══ Listed entries

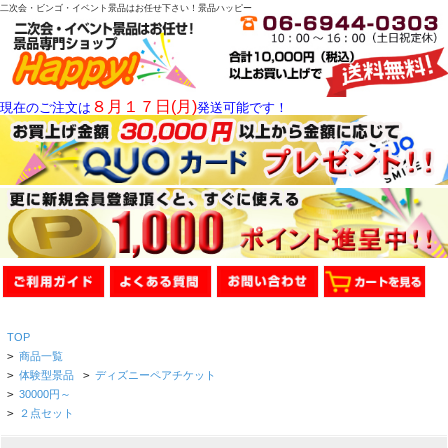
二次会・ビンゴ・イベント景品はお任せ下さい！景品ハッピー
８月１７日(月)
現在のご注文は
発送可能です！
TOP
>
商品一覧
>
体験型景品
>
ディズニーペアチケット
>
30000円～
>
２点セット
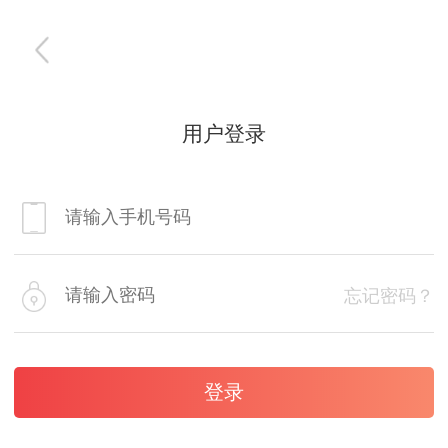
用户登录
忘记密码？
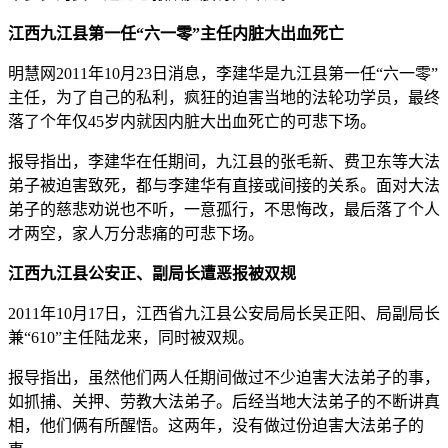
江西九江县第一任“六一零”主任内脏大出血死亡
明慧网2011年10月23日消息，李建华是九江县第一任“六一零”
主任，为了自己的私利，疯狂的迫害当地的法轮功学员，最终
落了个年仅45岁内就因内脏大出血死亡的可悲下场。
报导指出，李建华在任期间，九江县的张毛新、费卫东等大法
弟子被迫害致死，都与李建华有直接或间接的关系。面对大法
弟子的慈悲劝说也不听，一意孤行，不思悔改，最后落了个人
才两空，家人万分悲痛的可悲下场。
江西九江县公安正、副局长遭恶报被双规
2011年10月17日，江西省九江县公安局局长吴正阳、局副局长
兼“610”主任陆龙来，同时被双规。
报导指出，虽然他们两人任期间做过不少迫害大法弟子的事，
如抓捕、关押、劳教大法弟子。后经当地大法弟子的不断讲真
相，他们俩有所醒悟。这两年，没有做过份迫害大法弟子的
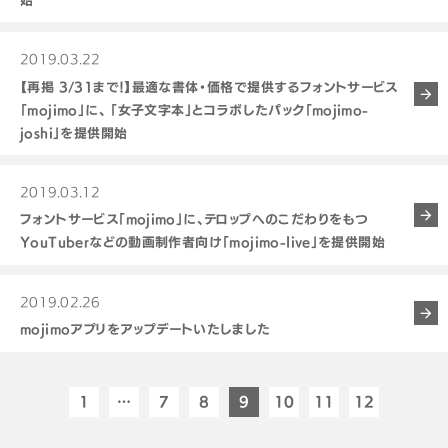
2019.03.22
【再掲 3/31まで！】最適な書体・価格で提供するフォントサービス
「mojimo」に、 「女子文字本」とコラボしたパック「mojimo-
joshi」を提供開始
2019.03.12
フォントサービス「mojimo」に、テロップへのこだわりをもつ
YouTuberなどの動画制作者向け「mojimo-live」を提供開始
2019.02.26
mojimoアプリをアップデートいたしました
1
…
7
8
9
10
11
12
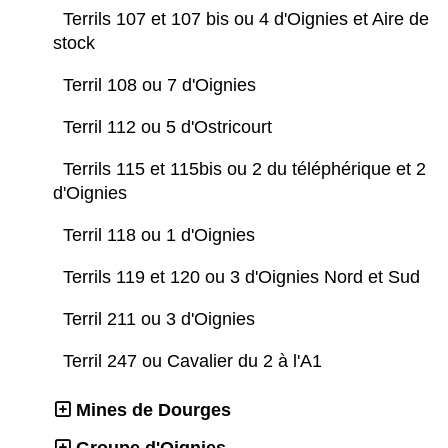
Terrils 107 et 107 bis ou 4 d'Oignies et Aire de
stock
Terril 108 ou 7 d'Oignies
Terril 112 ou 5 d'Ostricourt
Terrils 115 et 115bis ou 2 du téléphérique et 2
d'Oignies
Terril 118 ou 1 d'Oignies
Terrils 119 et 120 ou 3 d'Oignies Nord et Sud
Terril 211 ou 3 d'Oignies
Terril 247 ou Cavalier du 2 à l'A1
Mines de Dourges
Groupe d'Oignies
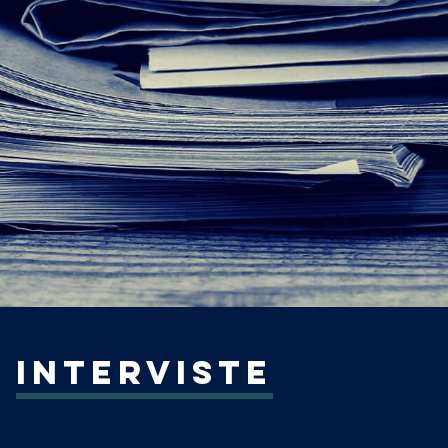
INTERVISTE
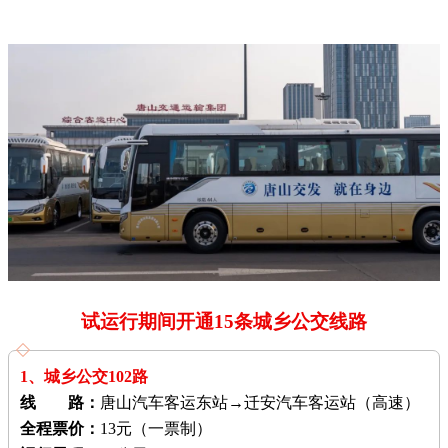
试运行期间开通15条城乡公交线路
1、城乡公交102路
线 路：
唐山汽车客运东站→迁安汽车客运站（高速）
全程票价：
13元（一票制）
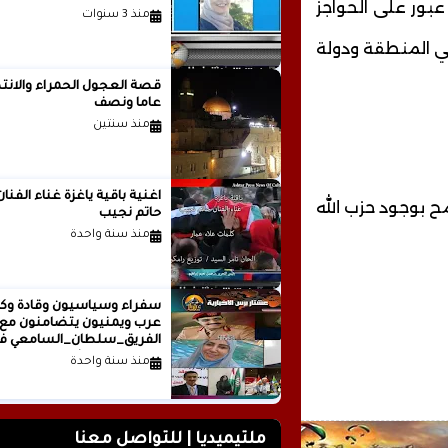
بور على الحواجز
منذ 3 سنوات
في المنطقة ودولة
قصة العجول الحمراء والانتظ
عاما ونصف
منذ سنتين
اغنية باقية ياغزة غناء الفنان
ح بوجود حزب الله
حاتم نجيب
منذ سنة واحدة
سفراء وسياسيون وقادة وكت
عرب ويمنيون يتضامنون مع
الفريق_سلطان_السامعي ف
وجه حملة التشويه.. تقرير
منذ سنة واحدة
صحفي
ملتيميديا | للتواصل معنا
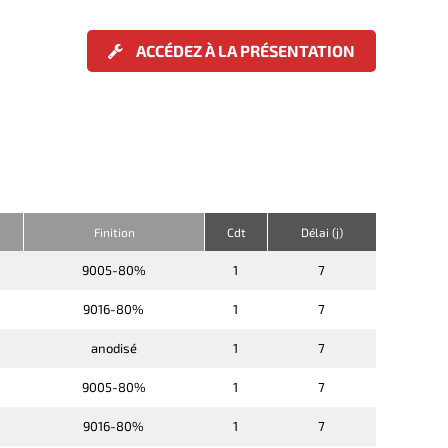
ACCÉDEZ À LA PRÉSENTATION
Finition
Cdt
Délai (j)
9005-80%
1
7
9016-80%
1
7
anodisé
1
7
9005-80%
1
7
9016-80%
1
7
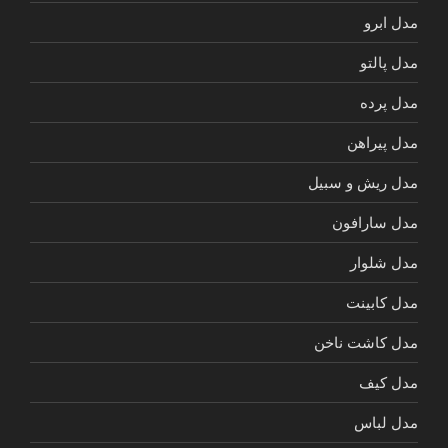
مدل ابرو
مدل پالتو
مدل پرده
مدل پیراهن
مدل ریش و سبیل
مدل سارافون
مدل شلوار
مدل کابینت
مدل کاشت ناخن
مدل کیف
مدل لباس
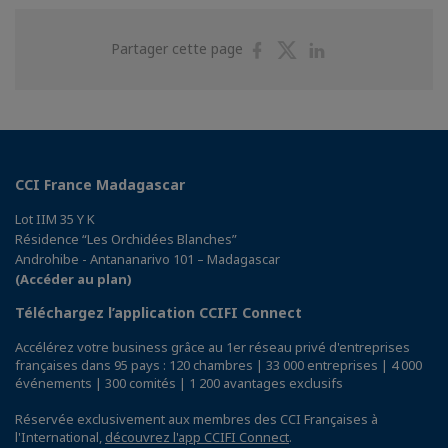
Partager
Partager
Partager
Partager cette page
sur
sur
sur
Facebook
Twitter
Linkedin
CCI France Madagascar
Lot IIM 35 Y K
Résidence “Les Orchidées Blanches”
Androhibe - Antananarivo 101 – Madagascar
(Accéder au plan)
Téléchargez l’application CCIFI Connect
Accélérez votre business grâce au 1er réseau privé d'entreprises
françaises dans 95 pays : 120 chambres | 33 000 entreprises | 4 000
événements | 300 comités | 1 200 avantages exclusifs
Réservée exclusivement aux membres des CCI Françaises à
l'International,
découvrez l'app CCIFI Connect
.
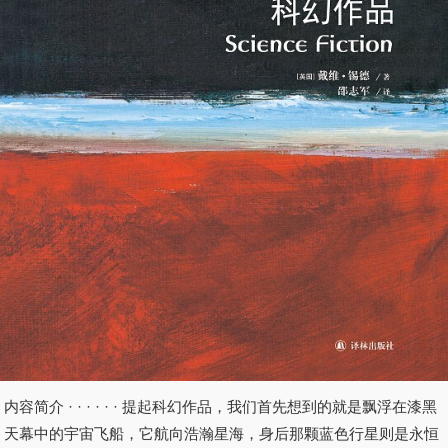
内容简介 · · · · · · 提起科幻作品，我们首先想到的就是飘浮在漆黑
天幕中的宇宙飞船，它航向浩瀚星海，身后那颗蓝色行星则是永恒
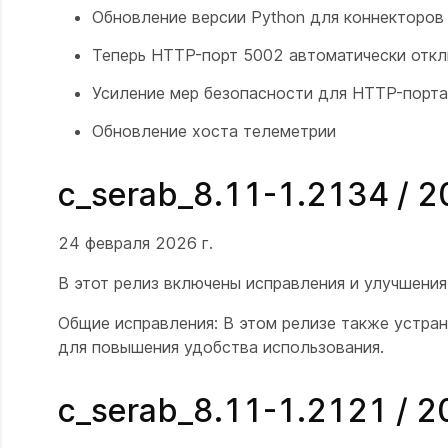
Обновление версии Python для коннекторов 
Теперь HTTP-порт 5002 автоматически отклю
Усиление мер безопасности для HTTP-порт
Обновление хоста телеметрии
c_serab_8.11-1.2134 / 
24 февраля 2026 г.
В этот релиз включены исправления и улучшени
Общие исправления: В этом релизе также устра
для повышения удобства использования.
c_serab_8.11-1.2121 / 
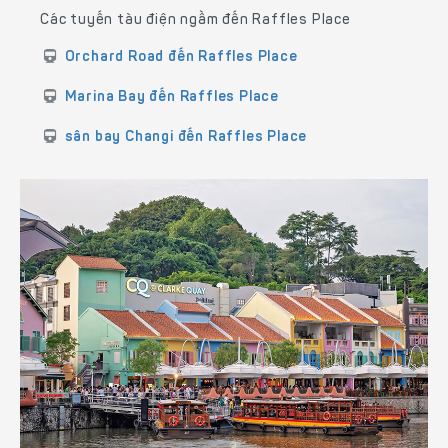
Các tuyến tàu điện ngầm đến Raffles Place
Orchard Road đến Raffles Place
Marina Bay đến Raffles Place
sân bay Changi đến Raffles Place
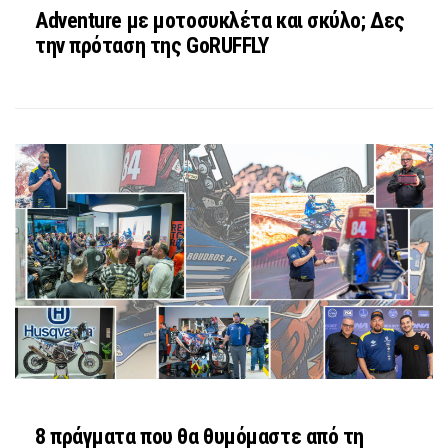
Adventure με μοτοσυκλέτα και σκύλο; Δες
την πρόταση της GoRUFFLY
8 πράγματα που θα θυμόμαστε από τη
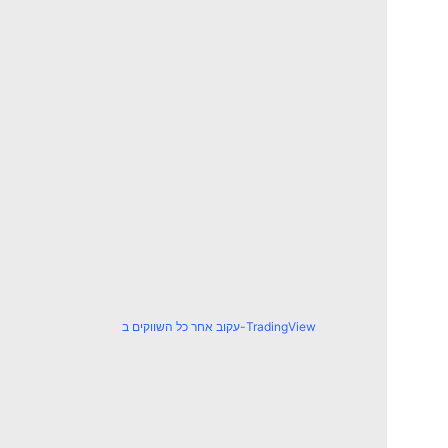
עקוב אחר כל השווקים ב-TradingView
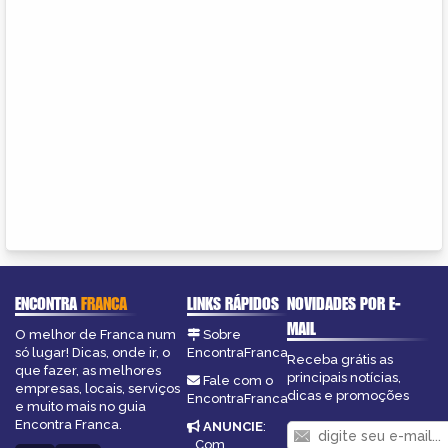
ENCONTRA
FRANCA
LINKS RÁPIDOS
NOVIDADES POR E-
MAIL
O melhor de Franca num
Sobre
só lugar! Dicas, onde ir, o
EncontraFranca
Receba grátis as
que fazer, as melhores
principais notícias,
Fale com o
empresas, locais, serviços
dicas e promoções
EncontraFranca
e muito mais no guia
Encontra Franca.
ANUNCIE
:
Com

════

> **What is being asked**: Leaving every picture aside, reproduce exactly the lines above from the one with "مدل ریش و سبیل" up to and including the one with "Téléchargez l’application CCIFI Connect", and no others.

> **Response to this exercise**:
مدل ریش و سبیل
مدل سارافون
مدل شلوار
مدل کابینت
مدل کاشت ناخن
مدل کیف
مدل لباس
Partager
Partager
Partager
Partager cette page
sur
sur
sur
Facebook
Twitter
Linkedin
CCI France Madagascar
Lot IIM 35 Y K
Résidence “Les Orchidées Blanches”
Androhibe - Antananarivo 101 – Madagascar
(Accéder au plan)
Téléchargez l’application CCIFI Connect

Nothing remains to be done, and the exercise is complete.